Some other Major Advantages like:-
  1. World biggest market and a democratic republic.
  2. India is a fastest growing economy in the world.
  3. Strong Judiciary System.
  4. Large pool of skilled manpower, strong knowledge base with the significant English speaking population.
  5. India is a member of World Trade Organization.
  6. The urban population of India will double from the 2001 census figure of 290 m to approximately 590 m by 2030(Mckinsey).
  7. Many investment schemes and Import/ Export benefits.
  8. Progressive Tax structure.
  9. One man company and Limited Liability Partnership options available here.
  10. Strong Banking infrastructure- availability many scheduled nationalized and multi-national banks.

Sectors in Which one can invest?
  • Automobiles 
  • Automobiles Companies
  • Aviation
  • Biotechnology
  • Chemicals
  • Construction
  • Defencce Manufacturing
  • Electrical Machinery
  • Electronic System
  • Food Processing
  • IT and BPM
  • Leather
  • Media and Entertainment
  • Mining
  • Oil and Gas
  • Pharmaceuticals
  • Ports
  • Railways
  • Renewable Energy
  • Roads and Highways
  • Space
  • Textiles and Garments
  • Thermal Power
  • Tourism and Hospitality
  • Wellness
SECTORS WHERE FOREIGN DIRECT INVESTMENT IS PROHIBITED :
·         Lottery Business including Government /private lottery, online lotteries, etc.
·         Gambling and Betting including casinos etc.
·         Chit funds
·         Nidhi company-(borrowing from members and lending to members only).
·         Trading in Transferable Development Rights (TDRs)
·         Real Estate Business (other than construction development) or Construction of Farm Houses
·         Manufacturing of Cigars, cheroots, cigarillos and cigarettes, of tobacco or of tobacco substitutes
·         Activities / sectors not open to private sector investment e.g.

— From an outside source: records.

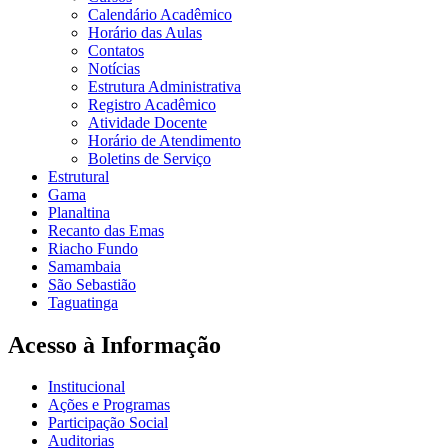
Calendário Acadêmico
Horário das Aulas
Contatos
Notícias
Estrutura Administrativa
Registro Acadêmico
Atividade Docente
Horário de Atendimento
Boletins de Serviço
Estrutural
Gama
Planaltina
Recanto das Emas
Riacho Fundo
Samambaia
São Sebastião
Taguatinga
Acesso à Informação
Institucional
Ações e Programas
Participação Social
Auditorias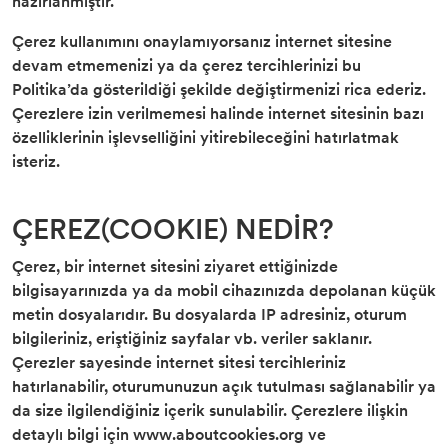
hazırlanmıştır.
Çerez kullanımını onaylamıyorsanız internet sitesine
devam etmemenizi ya da çerez tercihlerinizi bu
Politika’da gösterildiği şekilde değiştirmenizi rica ederiz.
Çerezlere izin verilmemesi halinde internet sitesinin bazı
özelliklerinin işlevselliğini yitirebileceğini hatırlatmak
isteriz.
ÇEREZ(COOKIE) NEDİR?
Çerez, bir internet sitesini ziyaret ettiğinizde
bilgisayarınızda ya da mobil cihazınızda depolanan küçük
metin dosyalarıdır. Bu dosyalarda IP adresiniz, oturum
bilgileriniz, eriştiğiniz sayfalar vb. veriler saklanır.
Çerezler sayesinde internet sitesi tercihleriniz
hatırlanabilir, oturumunuzun açık tutulması sağlanabilir ya
da size ilgilendiğiniz içerik sunulabilir. Çerezlere ilişkin
detaylı bilgi için www.aboutcookies.org ve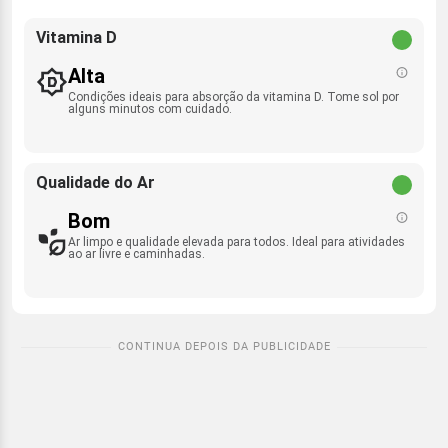
Vitamina D
Alta
Condições ideais para absorção da vitamina D. Tome sol por
alguns minutos com cuidado.
Qualidade do Ar
Bom
Ar limpo e qualidade elevada para todos. Ideal para atividades
ao ar livre e caminhadas.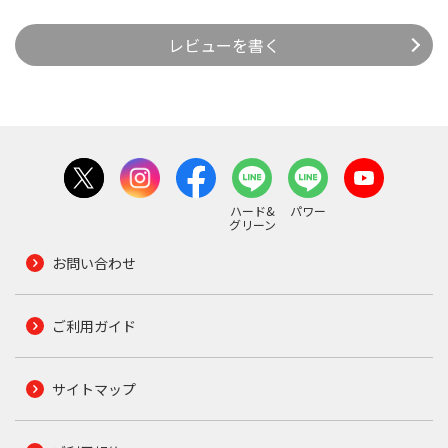
レビューを書く
ハード&
パワー
グリーン
お問い合わせ
ご利用ガイド
サイトマップ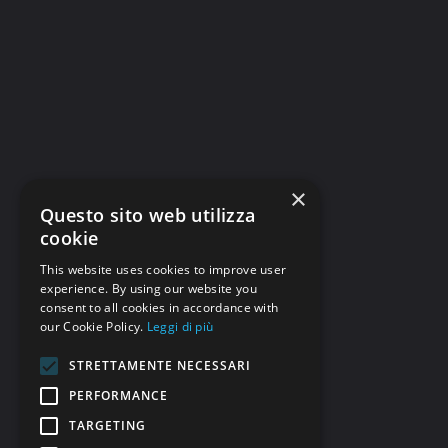
×
Questo sito web utilizza
cookie
This website uses cookies to improve user
experience. By using our website you
consent to all cookies in accordance with
our Cookie Policy.
Leggi di più
STRETTAMENTE NECESSARI
PERFORMANCE
TARGETING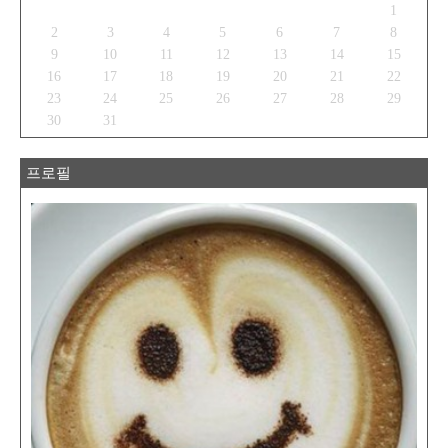
1
2
3
4
5
6
7
8
9
10
11
12
13
14
15
16
17
18
19
20
21
22
23
24
25
26
27
28
29
30
31
프로필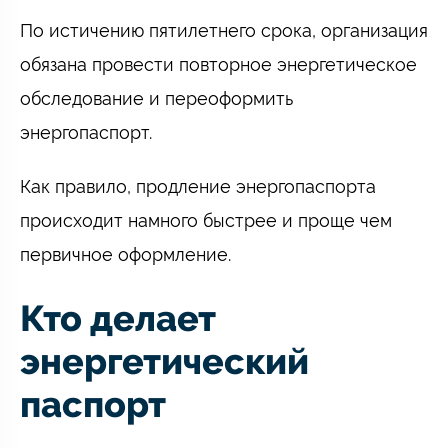
По истичению пятилетнего срока, организация
обязана провести повторное энергетическое
обследование и переоформить
энергопаспорт.
Как правило, продление энергопаспорта
происходит намного быстрее и проще чем
первичное оформление.
Кто делает
энергетический
паспорт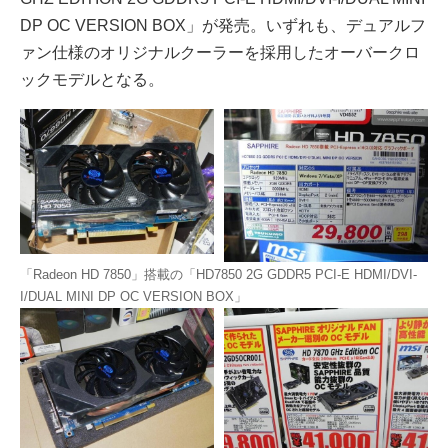
DP OC VERSION BOX」が発売。いずれも、デュアルフ
ァン仕様のオリジナルクーラーを採用したオーバークロ
ックモデルとなる。
「Radeon HD 7850」搭載の「HD7850 2G GDDR5 PCI-E HDMI/DVI-
I/DUAL MINI DP OC VERSION BOX」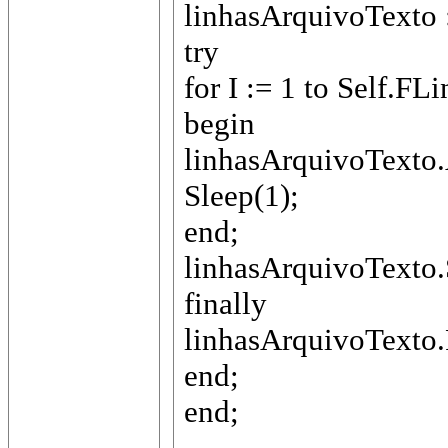
linhasArquivoTexto :
try
for I := 1 to Self.F
begin
linhasArquivoTexto.
Sleep(1);
end;
linhasArquivoTexto.
finally
linhasArquivoTexto.
end;
end;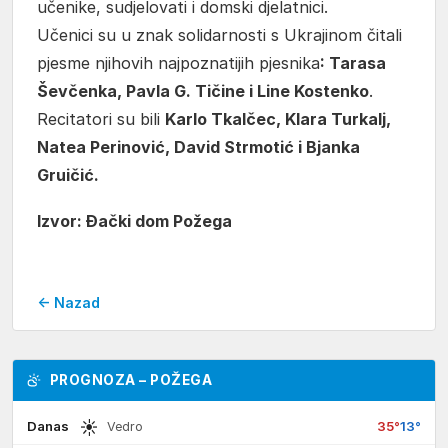
učenike, sudjelovati i domski djelatnici.
Učenici su u znak solidarnosti s Ukrajinom čitali
pjesme njihovih najpoznatijih pjesnika
: Tarasa
Ševčenka, Pavla G. Tičine i Line Kostenko
.
Recitatori su bili
Karlo Tkalčec, Klara Turkalj,
Natea Perinović, David Strmotić i Bjanka
Gruičić.
Izvor: Đački dom Požega
← Nazad
PROGNOZA – POŽEGA
☀
Danas
35°
13°
Vedro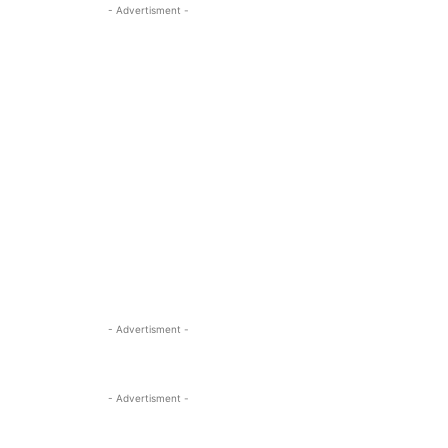
- Advertisment -
- Advertisment -
- Advertisment -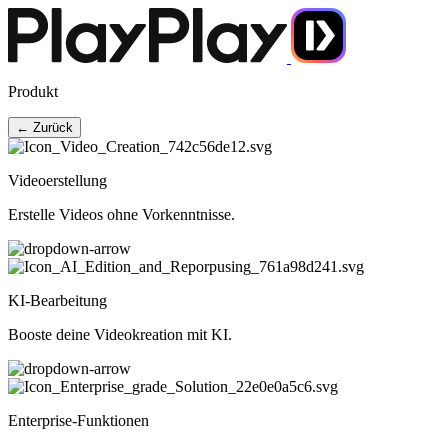
Produkt
← Zurück
Videoerstellung
Erstelle Videos ohne Vorkenntnisse.
KI-Bearbeitung
Booste deine Videokreation mit KI.
Enterprise-Funktionen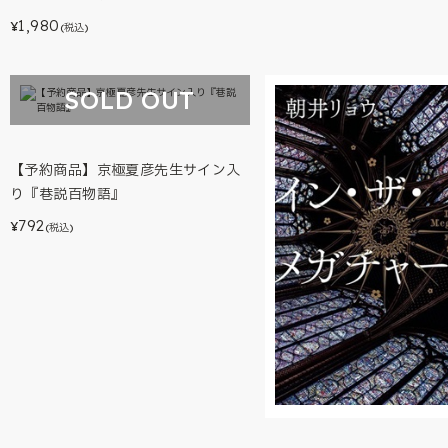
1,980
¥
(税込)
SOLD OUT
【予約商品】京極夏彦先生サイン入
り『巷説百物語』
792
¥
(税込)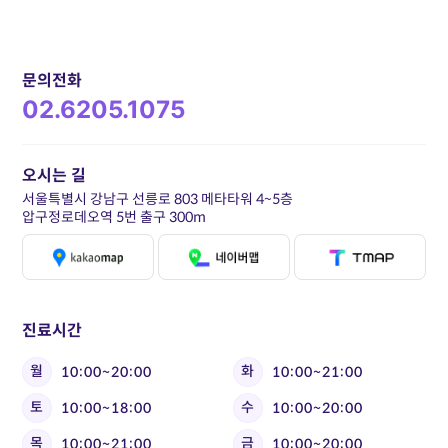
문의전화
02.6205.1075
오시는 길
서울특별시 강남구 선릉로 803 메타타워 4~5층
압구정로데오역 5번 출구 300m
진료시간
월
화
10:00~20:00
10:00~21:00
토
수
10:00~18:00
10:00~20:00
목
금
10:00~21:00
10:00~20:00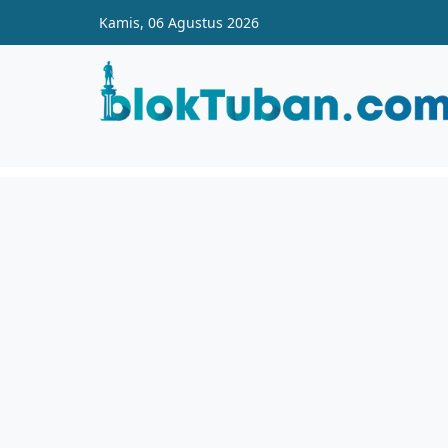
Skip to main content
Kamis, 06 Agustus 2026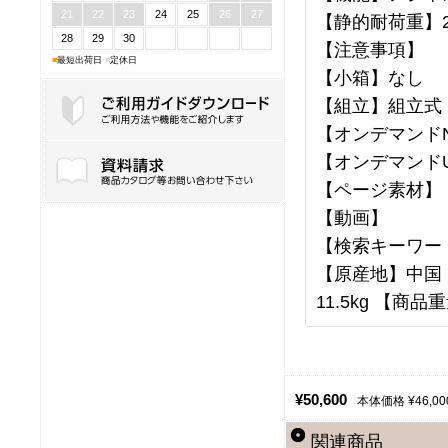
21
22
23
24
25
26
27
【静的耐荷重】2
28
29
30
【注意事項】
■
最短出荷日
■
定休日
【小箱】なし
【組立】組立式
【オンデマンドNo
ご利用ガイドダウンロード
【オンデマンドU
【ページ素材】
【動画】
【検索キーワー
【原産地】中国 【
11.5kg 【商品重
¥50,600
本体価格 ¥46,00
関連商品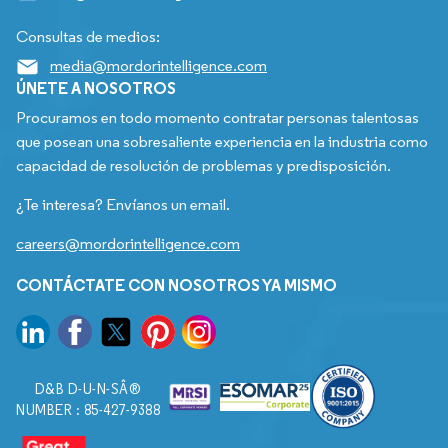
Consultas de medios:
media@mordorintelligence.com
ÚNETE A NOSOTROS
Procuramos en todo momento contratar personas talentosas
que posean una sobresaliente experiencia en la industria como
capacidad de resolución de problemas y predisposición.
¿Te interesa? Envíanos un email.
careers@mordorintelligence.com
CONTÁCTATE CON NOSOTROS YA MISMO
D&B D-U-N-SÂ®
NUMBER : 85-427-9388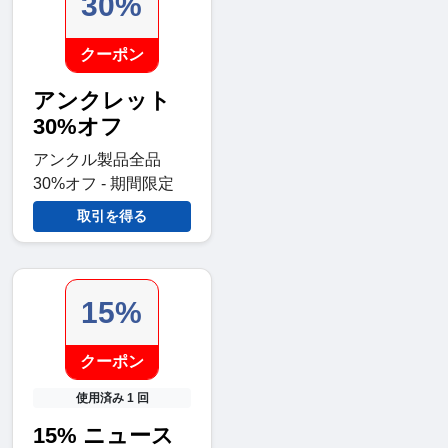
30%
クーポン
アンクレット
30%オフ
アンクル製品全品
30%オフ - 期間限定
取引を得る
15%
クーポン
使用済み 1 回
15% ニュース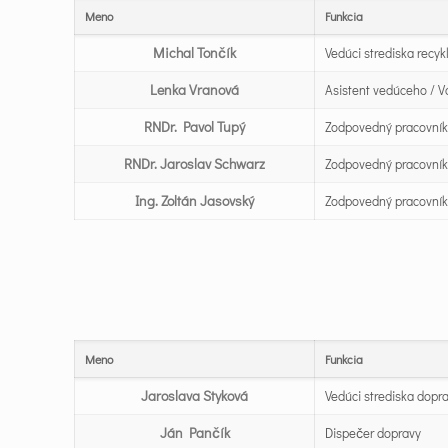
Meno
Funkcia
Michal Tončík
Vedúci strediska recy
Lenka Vranová
Asistent vedúceho / 
RNDr. Pavol Tupý
Zodpovedný pracovník 
RNDr. Jaroslav Schwarz
Zodpovedný pracovník
Ing. Zoltán Jasovský
Zodpovedný pracovník 
Meno
Funkcia
Jaroslava Styková
Vedúci strediska dopr
Ján Pančík
Dispečer dopravy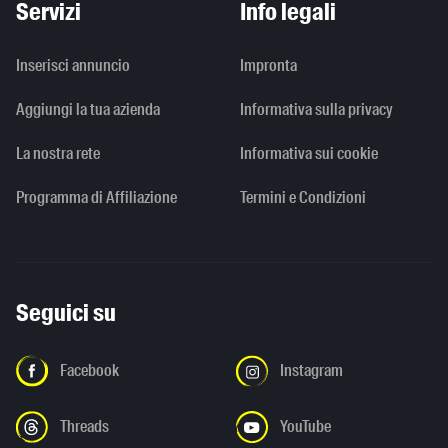
Servizi
Info legali
Inserisci annuncio
Impronta
Aggiungi la tua azienda
Informativa sulla privacy
La nostra rete
Informativa sui cookie
Programma di Affiliazione
Termini e Condizioni
Seguici su
Facebook
Instagram
Threads
YouTube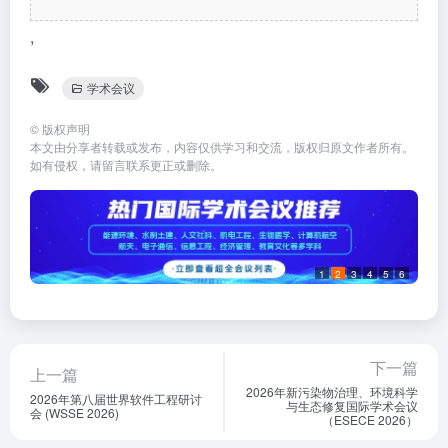
,
学术会议
©
版权声明
本文由分享者转载或发布，内容仅供学习和交流，版权归原文作者所有。
如有侵权，请留言联系更正或删除。
1
2
3
4
5
6
下一篇
上一篇
2026年新污染物治理、环境科学
2026年第八届世界软件工程研讨
与生态修复国际学术会议
会 (WSSE 2026)
（ESECE 2026）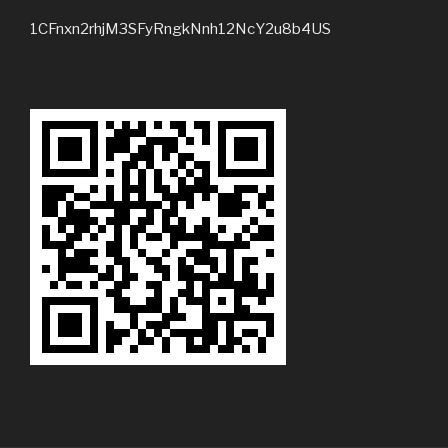
1CFnxn2rhjM3SFyRngkNnh12NcY2u8b4US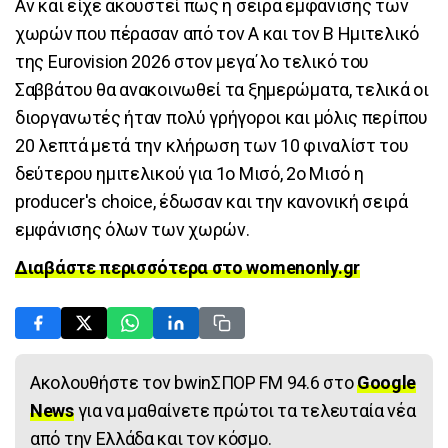
Αν και είχε ακουστεί πως η σειρά εμφάνισης των
χωρών που πέρασαν από τον A και τον B Ημιτελικό
της Eurovision 2026 στον μεγα΄λο τελικό του
Σαββάτου θα ανακοινωθεί τα ξημερώματα, τελικά οι
διοργανωτές ήταν πολύ γρήγοροι και μόλις περίπου
20 λεπτά μετά την κλήρωση των 10 φιναλίστ του
δεύτερου ημιτελικού για 1o Μισό, 2ο Μισό η
producer's choice, έδωσαν και την κανονική σειρά
εμφάνισης όλων των χωρών.
Διαβάστε περισσότερα στο womenonly.gr
Ακολουθήστε τον bwinΣΠΟΡ FM 94.6 στο
Google
News
για να μαθαίνετε πρώτοι τα τελευταία νέα
από την Ελλάδα και τον κόσμο.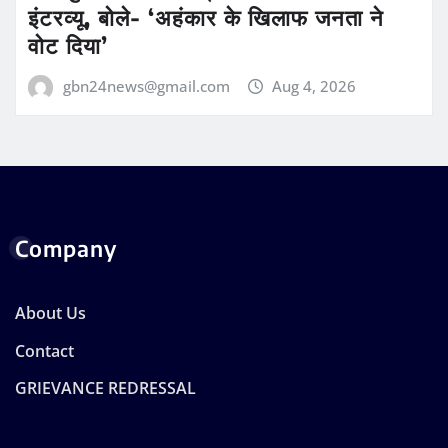
इंटरव्यू, बोले- ‘अहंकार के खिलाफ जनता ने
वोट दिया’
gbn24news@gmail.com
Aug 4, 2026
Company
About Us
Contact
GRIEVANCE REDRESSAL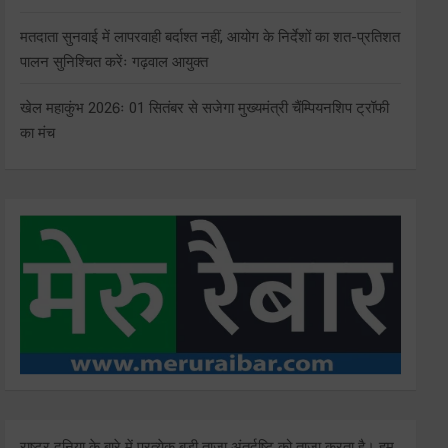
मतदाता सुनवाई में लापरवाही बर्दाश्त नहीं, आयोग के निर्देशों का शत-प्रतिशत
पालन सुनिश्चित करेंः गढ़वाल आयुक्त
खेल महाकुंभ 2026ः 01 सितंबर से सजेगा मुख्यमंत्री चैंम्पियनशिप ट्रॉफी
का मंच
राष्ट्र दुनिया के बारे में प्रत्येक बड़ी ताजा अंतर्दृष्टि को ताज़ा करता है। हम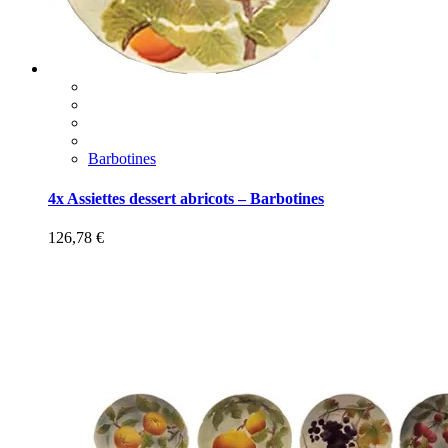
Barbotines
4x Assiettes dessert abricots – Barbotines
126,78
€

Atomic Energy and Railway Transport (other than construction, operation and maintenance of (i) Suburban corridor projects through PPP, (ii) High speed train projects, (iii) Dedicated freight lines, (iv) Rolling stock including train sets, and locomotives/coaches manufacturing and maintenance facilities, (v) Railway Electrification, (vi) Signaling systems, (vii) Freight terminals, (viii) Passenger terminals, (ix) Infrastructure in industrial park pertaining to railway line/sidings including electrified railway lines and connectivities to main railway line and (x) Mass Rapid Transport Systems.)
·         Services like legal, book keeping, accounting & auditing.

SECTORS WITH CAPS


·         Petroleum Refining by PSU (49%).
·         Teleports (setting up of up-linking HUBs/Teleports),Direct to Home (DTH), Cable Networks (Multi-system operators (MSOs) operating at national, state or district level and undertaking upgradation of networks towards digitalization and addressability), Mobile TV and Headend-in-the-Sky Broadcasting Service (HITS) – (74%).
·         Cable Networks (49%).
·         Broadcasting content services- FM Radio (26%), uplinking of news and current affairs TV channels (26%).
·         Print Media dealing with news and current affairs (26%).
·         Air transport services- scheduled air transport (49%), non-scheduled air transport (74%).
·         Ground handling services – Civil Aviation (74%).
·         Satellites- establishment and operation (74%).
·         Private security agencies (49%).
·         Private Sector Banking- Except branches or wholly owned subsidiaries (74%).
·         Public Sector Banking (20%).
·         Commodity exchanges (49%).
·         Credit information companies (74%).
·         Infrastructure companies in securities market (49%).
·         Insurance and sub-activities (26%).
·         Power exchanges (49%).
·         Defence (49% above 49% to CCS).